U.N. investigators analyzed telephone logs of senior militia commanders, showing regular contact with individuals, charity groups and government officials in at least 25 countries, mostly in Europe but also in the United States.

While previous reports have indicated that the Hutu militia’s main source of funding is its control of Congo’s mineral riches, the U.N. report argues that the FDLR’s international network living abroad is a critical source of support.

The U.N. found evidence that the group’s Germany-based president Ignace Murwanashyaka was helping negotiate arms shipments as well as organizing Western Union money transfers to commanders in the field. The report says he was also managing large sums of money raised through the illicit sale of natural resources in areas under the control of the FDLR and wired to Germany from a minerals trading house in the Congolese town of Bukavu.

The 46-year-old chairman of the rebel army was arrested in Germany earlier this month. He had been on a U.N. sanctions list for his rebel activities. Despite the sanctions, investigators found that Murwanashyaka continued to funnel money to his colleagues through other Hutu refugees in Germany.

“Here is a group that was allowed to grow after the genocide. Nothing happened to them,” said Gregory Alex, a senior U.N. official who was in Rwanda in 1994 and now heads a U.N. team in Congo charged with trying to disarm FDLR rebels. “Compare them to the Nazis. Somebody stopped their continuation. Many were captured and punished. But with the FDLR, nothing happened until two weeks ago,” he said, referring to Murwanashyaka’s arrest.

The logs show that prior to his arrest, Murwanashyaka had made more than 240 calls to satellite phones used by FDLR field commanders, including numerous calls to the telephone of Gen. Sylvestre Muducumura, the rebel movement’s army chief in eastern Congo.

FDLR deserters told the U.N. investigators that Muducumura does not carry out any major military operation without first consulting the group’s Germany-based chairman.

In one particularly horrific attack in May, the villagers of Busurungi were attacked by FDLR rebels.
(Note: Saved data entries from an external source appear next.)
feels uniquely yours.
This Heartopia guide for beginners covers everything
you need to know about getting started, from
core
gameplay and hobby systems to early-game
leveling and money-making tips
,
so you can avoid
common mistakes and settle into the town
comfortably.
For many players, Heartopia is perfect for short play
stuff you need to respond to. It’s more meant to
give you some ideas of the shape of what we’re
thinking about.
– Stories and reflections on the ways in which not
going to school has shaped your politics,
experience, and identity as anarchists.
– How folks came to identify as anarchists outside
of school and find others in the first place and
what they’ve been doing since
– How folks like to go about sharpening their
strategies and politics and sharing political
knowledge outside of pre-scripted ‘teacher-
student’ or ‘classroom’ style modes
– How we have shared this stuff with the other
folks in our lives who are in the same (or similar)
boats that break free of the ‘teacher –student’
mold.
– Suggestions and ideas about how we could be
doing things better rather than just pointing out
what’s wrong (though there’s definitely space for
Women were gang-raped by soldiers and then hacked to pieces with machetes, according to U.S.-based Human Rights Watch.

The phone logs show that just before and just after the massacre, there was a flurry of calls between phones used by top FDLR cadres, including 14 calls to Murwanashyaka’s numbers in Germany. He received a text message on May 11 from Muducumura’s number coinciding with the end of the massacre.
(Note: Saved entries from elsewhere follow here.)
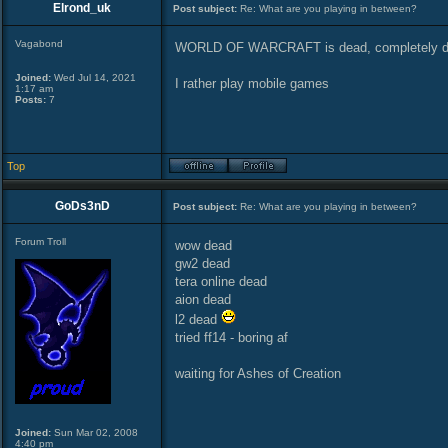
Elrond_uk
Post subject:
Re: What are you playing in between?
Vagabond
WORLD OF WARCRAFT is dead, completely 
Joined:
Wed Jul 14, 2021
I rather play mobile games
1:17 am
Posts:
7
Top
GoDs3nD
Post subject:
Re: What are you playing in between?
Forum Troll
wow dead
gw2 dead
tera online dead
aion dead
l2 dead
tried ff14 - boring af
waiting for Ashes of Creation
Joined:
Sun Mar 02, 2008
4:40 pm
Besides Germany, the telephone logs indicated that the most frequent contact between the satellite phones used by top FDLR commanders was with five other countries, including Belgium and France.

The report says investigators found 21 phone numbers in France that had been in regular contact with FDLR military satellite phones over the past year. France, the report says, did not respond to the U.N.’s frequent requests for details on these numbers. French officials could not be immediately reached for comment Wednesday.
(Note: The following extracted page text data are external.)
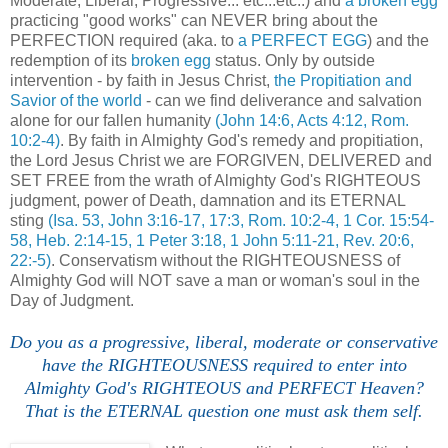
Moderate, Liberal, Progressive... etc...etc..) and
a broken egg
practicing "good works" can NEVER bring about the
PERFECTION required (aka. to
a PERFECT EGG
) and the
redemption of its
broken egg
status. Only by outside
intervention - by faith in Jesus Christ,
the Propitiation and
Savior of the world
- can we find deliverance and salvation
alone for our fallen humanity
(John 14:6, Acts 4:12, Rom.
10:2-4)
. By faith in Almighty God's remedy and propitiation,
the Lord Jesus Christ we are FORGIVEN, DELIVERED and
SET FREE from the wrath of Almighty God's RIGHTEOUS
judgment, power of Death, damnation and its ETERNAL
sting
(Isa. 53, John 3:16-17, 17:3, Rom. 10:2-4, 1 Cor. 15:54-
58, Heb. 2:14-15, 1 Peter 3:18, 1 John 5:11-21, Rev. 20:6,
22:-5)
. Conservatism without the RIGHTEOUSNESS of
Almighty God will NOT save a man or woman's soul in the
Day of Judgment.
Do you as a progressive, liberal, moderate or conservative
have the RIGHTEOUSNESS required to enter into
Almighty God's RIGHTEOUS and PERFECT Heaven?
That is the ETERNAL question one must ask them self.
In the United States, a New Jersey-based supporter has been making Western Union money transfers to a Congo-based liaison officer of RUD, a splinter group allied with the FDLR. The U.N. also traced contacts and money transfers to Catholic charities in Spain and telephone calls between FDLR commanders and government officials in Tanzania and Burundi, two countries neighboring eastern Congo.

Associated Press writers Patrice Citera in Kinshasa, Congo and John Heilprin at the United Nations contributed to this report.